BMI categories (((weight)/(height*height))*703)

Low BMI < 25.5 (400)

High BMI >=25.5 (281)


Healthy = No no time on DL the previous season (515)

Hurt = Spent time on DL previous season (166)


Besides days lost, a team might need to know the chance of losing a pitcher for an extended period of time.


Here is the percent chance that a player will miss over 100 days in a season in each category with 8.1% the average chance of missing 100 days.


Healthy Hurt 26 or less 27 to 33 34 or greater Low BMI High BMI
% Chance to be on the DL for more than 100 days 6.4% 13.3% 6.4% 7.1% 14.3% 8.0% 8.2%
Difference from Average % Chance -1.7% 5.2% -1.7% -1.0% 6.2% -0.1% 0.1%


Combining each of the differences and adding them to the average time lost results in the following matrix showing percent chance of missing significant time.


26 and less Healthy 27 to 33 Healthy 34 or greater Healthy 26 and less Injured 27 to 33 Injured 34 and greater Injured
High BMI 4.9% 5.5% 12.7% 11.7% 12.4% 19.6%
Low BMI 4.7% 5.3% 12.5% 11.5% 12.2% 19.4%


  1. These numbers can be used to help predict how much pitching help a team will need during a season.

  2. It can also be used to see how luck or unlucky a team has been with injuries (or state how well a training staff is doing).

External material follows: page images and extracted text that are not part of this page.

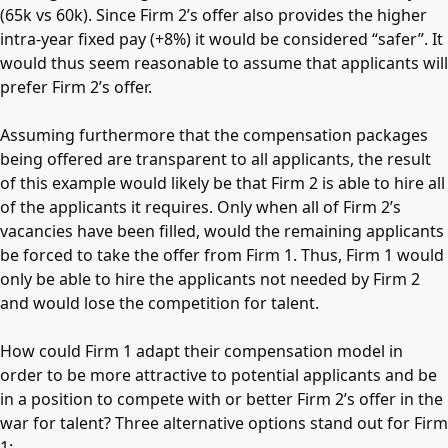
(65k vs 60k). Since Firm 2’s offer also provides the higher
intra-year fixed pay (+8%) it would be considered “safer”. It
would thus seem reasonable to assume that applicants will
prefer Firm 2’s offer.
Assuming furthermore that the compensation packages
being offered are transparent to all applicants, the result
of this example would likely be that Firm 2 is able to hire all
of the applicants it requires. Only when all of Firm 2’s
vacancies have been filled, would the remaining applicants
be forced to take the offer from Firm 1. Thus, Firm 1 would
only be able to hire the applicants not needed by Firm 2
and would lose the competition for talent.
How could Firm 1 adapt their compensation model in
order to be more attractive to potential applicants and be
in a position to compete with or better Firm 2’s offer in the
war for talent? Three alternative options stand out for Firm
1: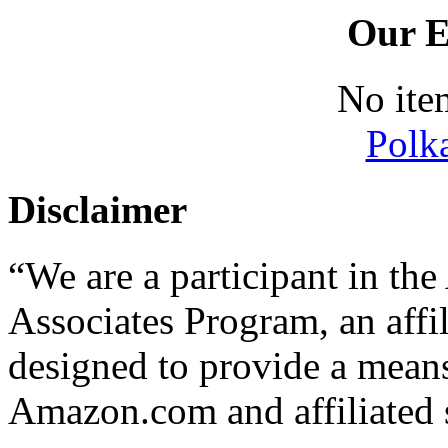
Our E
No ite
Polk
Disclaimer
“We are a participant in t
Associates Program, an affi
designed to provide a means 
Amazon.com and affiliated s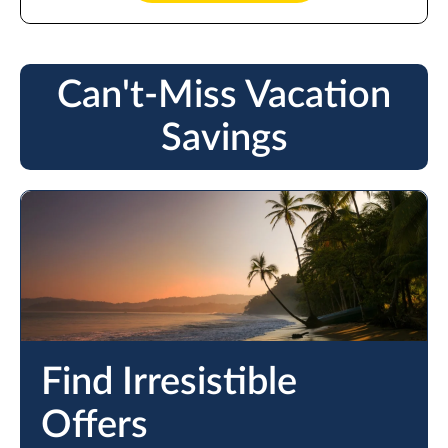
Can't-Miss Vacation
Savings
Find Irresistible
Offers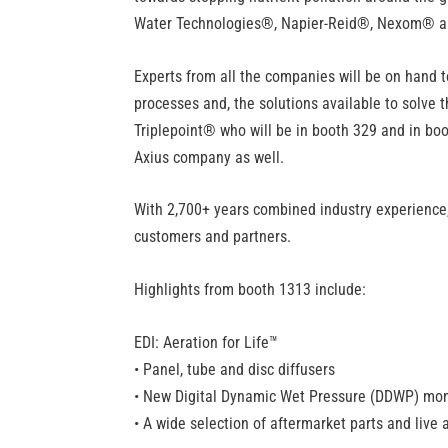
Water Technologies
®
, Napier-Reid
®
, Nexom
®
a
Experts from all the companies will be on hand 
processes and, the solutions available to solve 
Triplepoint
®
who will be in booth 329 and in boo
Axius company as well.
With 2,700+ years combined industry experience, A
customers and partners.
Highlights from booth 1313 include:
EDI: Aeration for Life™
• Panel, tube and disc diffusers
• New Digital Dynamic Wet Pressure (DDWP) mon
• A wide selection of aftermarket parts and liv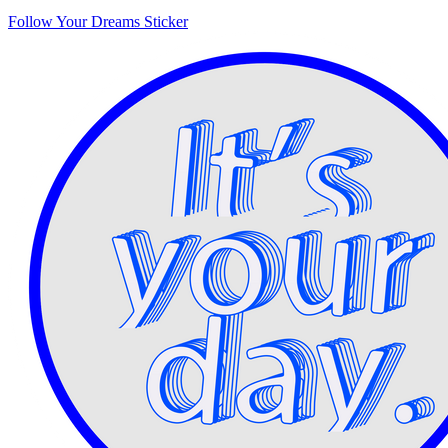
Follow Your Dreams Sticker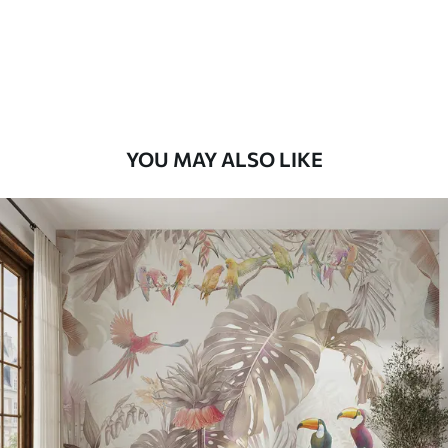
9
.73
$
5
.84
/sq ft
Premium Vinyl
11
.18
$
6
.71
/sq ft
YOU MAY ALSO LIKE
Peel and Stick
14
.67
$
8
.80
/sq ft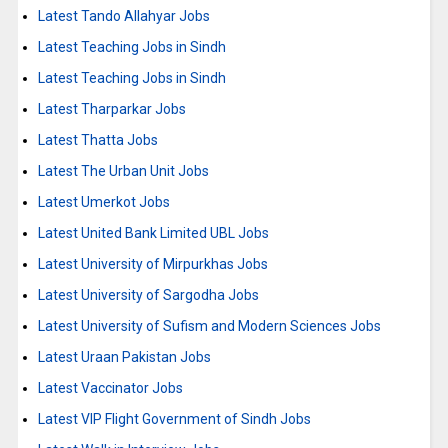
Latest Tando Allahyar Jobs
Latest Teaching Jobs in Sindh
Latest Teaching Jobs in Sindh
Latest Tharparkar Jobs
Latest Thatta Jobs
Latest The Urban Unit Jobs
Latest Umerkot Jobs
Latest United Bank Limited UBL Jobs
Latest University of Mirpurkhas Jobs
Latest University of Sargodha Jobs
Latest University of Sufism and Modern Sciences Jobs
Latest Uraan Pakistan Jobs
Latest Vaccinator Jobs
Latest VIP Flight Government of Sindh Jobs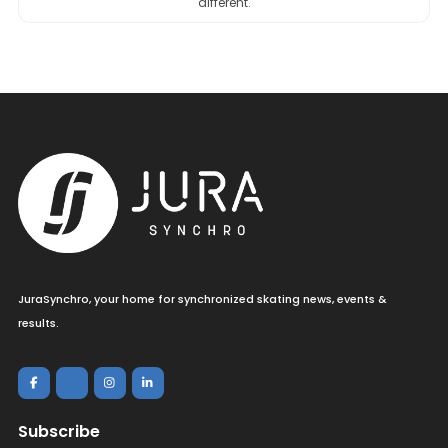
different.
JuraSynchro, your home for synchronized skating news, events &
results.
Subscribe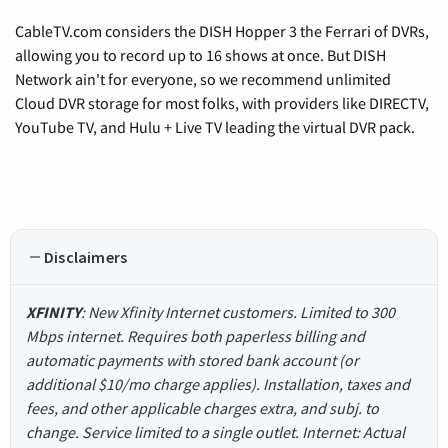
CableTV.com considers the DISH Hopper 3 the Ferrari of DVRs,
allowing you to record up to 16 shows at once. But DISH
Network ain't for everyone, so we recommend unlimited
Cloud DVR storage for most folks, with providers like DIRECTV,
YouTube TV, and Hulu + Live TV leading the virtual DVR pack.
Disclaimers
XFINITY
: New Xfinity Internet customers. Limited to 300
Mbps internet. Requires both paperless billing and
automatic payments with stored bank account (or
additional $10/mo charge applies). Installation, taxes and
fees, and other applicable charges extra, and subj. to
change. Service limited to a single outlet. Internet: Actual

  3. I know that it is not rocket science saying that old,"big boned", injured players are going to spend more time on the DL than young, thin, healthy players. Now you know it will be on average 20 more days on the DL and there is a 15% greater chance they will spend significant time on the DL.

Of course I am open to comments and suggestions and come the 2010 Ball on a Budget draft, I will be armed with the data I need (along with everyone else, unfortunately.)